Prize for Top Villain, however, undoubtedly goes to the reptilian Duke of Norfolk, so remorseless and ruthless a schemer that you feel you ought to hiss every time he comes on stage. This remarkable political survivor, who successfully rode all the storms and tempests of Henry's court, created a good many of them and always managed to get someone else's neck on the block instead of his own, could have taught Machiavelli a thing or two.

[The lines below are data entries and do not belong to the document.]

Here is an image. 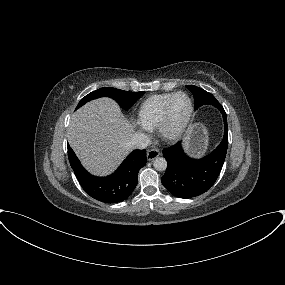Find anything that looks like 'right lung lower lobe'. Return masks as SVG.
Here are the masks:
<instances>
[{"label": "right lung lower lobe", "mask_w": 285, "mask_h": 285, "mask_svg": "<svg viewBox=\"0 0 285 285\" xmlns=\"http://www.w3.org/2000/svg\"><path fill=\"white\" fill-rule=\"evenodd\" d=\"M70 165L84 191L104 203H118L127 199L138 182V172L146 164V150H134L119 168L107 177L89 174L68 145Z\"/></svg>", "instance_id": "right-lung-lower-lobe-1"}]
</instances>
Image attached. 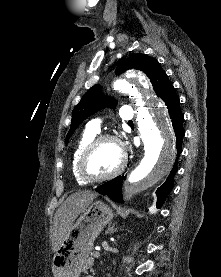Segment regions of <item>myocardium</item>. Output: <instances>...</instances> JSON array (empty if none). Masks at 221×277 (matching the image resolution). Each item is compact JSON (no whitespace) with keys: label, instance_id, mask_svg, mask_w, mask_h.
Wrapping results in <instances>:
<instances>
[{"label":"myocardium","instance_id":"f54148a6","mask_svg":"<svg viewBox=\"0 0 221 277\" xmlns=\"http://www.w3.org/2000/svg\"><path fill=\"white\" fill-rule=\"evenodd\" d=\"M113 142L115 143L119 149H120V153H121V160L119 165L110 173L106 174V175H102V176H92L90 175L87 171H86V162L87 159L89 158V156L91 155V153L102 143L104 142ZM127 163V154H126V150L124 148L123 143L121 142V140L115 136V135H111V134H103V135H99L96 136L82 151L78 162H77V171L79 176L85 181V182H90V183H94V182H102V181H106L109 179H112L114 177H116L117 175H119L123 169L125 168Z\"/></svg>","mask_w":221,"mask_h":277}]
</instances>
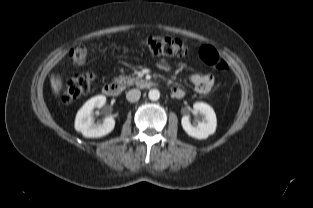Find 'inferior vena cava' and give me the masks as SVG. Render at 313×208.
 Returning a JSON list of instances; mask_svg holds the SVG:
<instances>
[{"label":"inferior vena cava","instance_id":"602c4592","mask_svg":"<svg viewBox=\"0 0 313 208\" xmlns=\"http://www.w3.org/2000/svg\"><path fill=\"white\" fill-rule=\"evenodd\" d=\"M141 92L138 89H132L127 92L126 98L130 102H136L140 99Z\"/></svg>","mask_w":313,"mask_h":208}]
</instances>
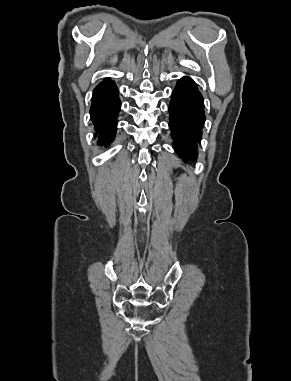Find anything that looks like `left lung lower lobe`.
Masks as SVG:
<instances>
[{
  "instance_id": "obj_1",
  "label": "left lung lower lobe",
  "mask_w": 291,
  "mask_h": 381,
  "mask_svg": "<svg viewBox=\"0 0 291 381\" xmlns=\"http://www.w3.org/2000/svg\"><path fill=\"white\" fill-rule=\"evenodd\" d=\"M171 135L174 148L185 161L197 158L205 122L204 100L190 77L178 80L169 106Z\"/></svg>"
}]
</instances>
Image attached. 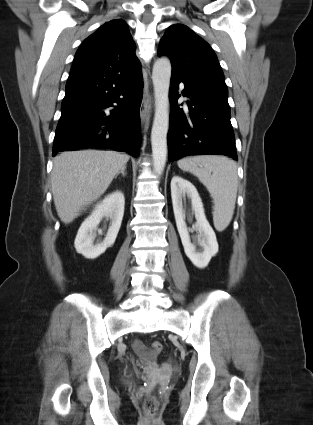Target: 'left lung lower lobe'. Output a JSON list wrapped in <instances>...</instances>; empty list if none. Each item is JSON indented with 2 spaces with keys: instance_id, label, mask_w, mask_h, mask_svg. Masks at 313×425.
I'll list each match as a JSON object with an SVG mask.
<instances>
[{
  "instance_id": "1",
  "label": "left lung lower lobe",
  "mask_w": 313,
  "mask_h": 425,
  "mask_svg": "<svg viewBox=\"0 0 313 425\" xmlns=\"http://www.w3.org/2000/svg\"><path fill=\"white\" fill-rule=\"evenodd\" d=\"M184 83L183 96L188 111L176 106L178 85ZM170 129L168 132L169 161L189 155H225L238 160L235 137L230 122L228 93L199 88L171 75L169 92Z\"/></svg>"
}]
</instances>
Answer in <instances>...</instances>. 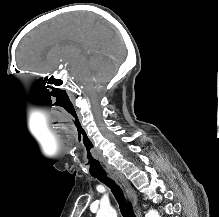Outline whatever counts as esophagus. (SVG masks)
Segmentation results:
<instances>
[{"label":"esophagus","mask_w":219,"mask_h":217,"mask_svg":"<svg viewBox=\"0 0 219 217\" xmlns=\"http://www.w3.org/2000/svg\"><path fill=\"white\" fill-rule=\"evenodd\" d=\"M107 174L109 177H111L116 182H118L119 184L122 185V187L124 188L126 194L128 195L129 199L131 200V202L135 208L136 216L142 217L141 209L138 205L137 194H136L135 190L133 189V187L131 186L130 182L126 179V177L115 168H108Z\"/></svg>","instance_id":"obj_1"}]
</instances>
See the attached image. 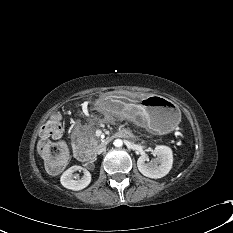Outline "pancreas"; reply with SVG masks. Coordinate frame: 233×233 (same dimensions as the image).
Instances as JSON below:
<instances>
[{
    "instance_id": "obj_1",
    "label": "pancreas",
    "mask_w": 233,
    "mask_h": 233,
    "mask_svg": "<svg viewBox=\"0 0 233 233\" xmlns=\"http://www.w3.org/2000/svg\"><path fill=\"white\" fill-rule=\"evenodd\" d=\"M93 142H94V145H97V141L96 140H94Z\"/></svg>"
}]
</instances>
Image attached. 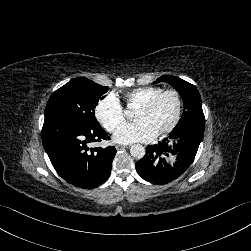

There are some faintly icky aspects to the novel that might upset some readers. Katherine Howard is portrayed as only fourteen when she first caught the king's eye. This is at the younger end of the likely range (the Oxford Dictionary of National Biography gives her date of birth as somewhere between 1518 and 1524), which makes Henry even more of a cradle-snatcher and casts Katherine's first seducer, the music teacher Henry Mannox, in a decidedly unpleasant light, as she would have been only eleven at the time of his attentions. The dysfunctional relationship between Anne of Cleves and her brother Duke William is repeated rather heavily, and I was relieved that this aspect disappeared from the story early on when Anne left for England.
The novel is written in present tense throughout, which I find mildly irritating. It always has the effect of distancing me from the characters and events, and feels rather like watching a longwinded screenplay. Perhaps that's the idea - maybe it makes it quicker to adapt next time Hollywood fancies another festival of pretty frocks, heaving bosoms, sex and murder.
Sex, lies and death at the court of Henry VIII.